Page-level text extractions

<<<<

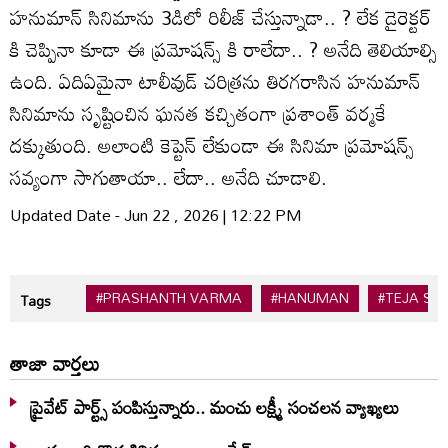
హనుమాన్ సినిమాను 3డిలో రిలీజ్ చేస్తున్నాడా.. ? లేక డైరెక్టర్
కి చెప్పినా కూడా ఈ ప్రమోషన్స్ కి రాలేదా.. ? అనేది తెలియాల్సి
ఉంది. ఏదిఏమైనా టాలీవుడ్ చరిత్రను తిరగరాసిన హనుమాన్
సినిమాను సృష్టించిన ఘనత కచ్చితంగా ప్రశాంత్ వర్మకే
దక్కుతుంది. అలాంటి కెప్టెన్ లేకుండా ఈ సినిమా ప్రమోషన్స్
సవ్యంగా సాగుతాయా.. లేదా.. అనేది చూడాలి.
Updated Date - Jun 22 , 2026 | 12:22 PM
#PRASHANTH VARMA
#HANUMAN
#TEJA SA
Tags
తాజా వార్తలు
ప్రైవేట్ పార్ట్స్ పంపిస్తున్నారు.. మంచు లక్ష్మీ సంచలన వ్యాఖ్యలు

>>>>

▶ [EXERCISE PROMPT] Could you output every record above exactly as it appears, without the pictures?

▶ [OUTPUT]
హనుమాన్ సినిమాను 3డిలో రిలీజ్ చేస్తున్నాడా.. ? లేక డైరెక్టర్
కి చెప్పినా కూడా ఈ ప్రమోషన్స్ కి రాలేదా.. ? అనేది తెలియాల్సి
ఉంది. ఏదిఏమైనా టాలీవుడ్ చరిత్రను తిరగరాసిన హనుమాన్
సినిమాను సృష్టించిన ఘనత కచ్చితంగా ప్రశాంత్ వర్మకే
దక్కుతుంది. అలాంటి కెప్టెన్ లేకుండా ఈ సినిమా ప్రమోషన్స్
సవ్యంగా సాగుతాయా.. లేదా.. అనేది చూడాలి.
Updated Date - Jun 22 , 2026 | 12:22 PM
#PRASHANTH VARMA
#HANUMAN
#TEJA SA
Tags
తాజా వార్తలు
ప్రైవేట్ పార్ట్స్ పంపిస్తున్నారు.. మంచు లక్ష్మీ సంచలన వ్యాఖ్యలు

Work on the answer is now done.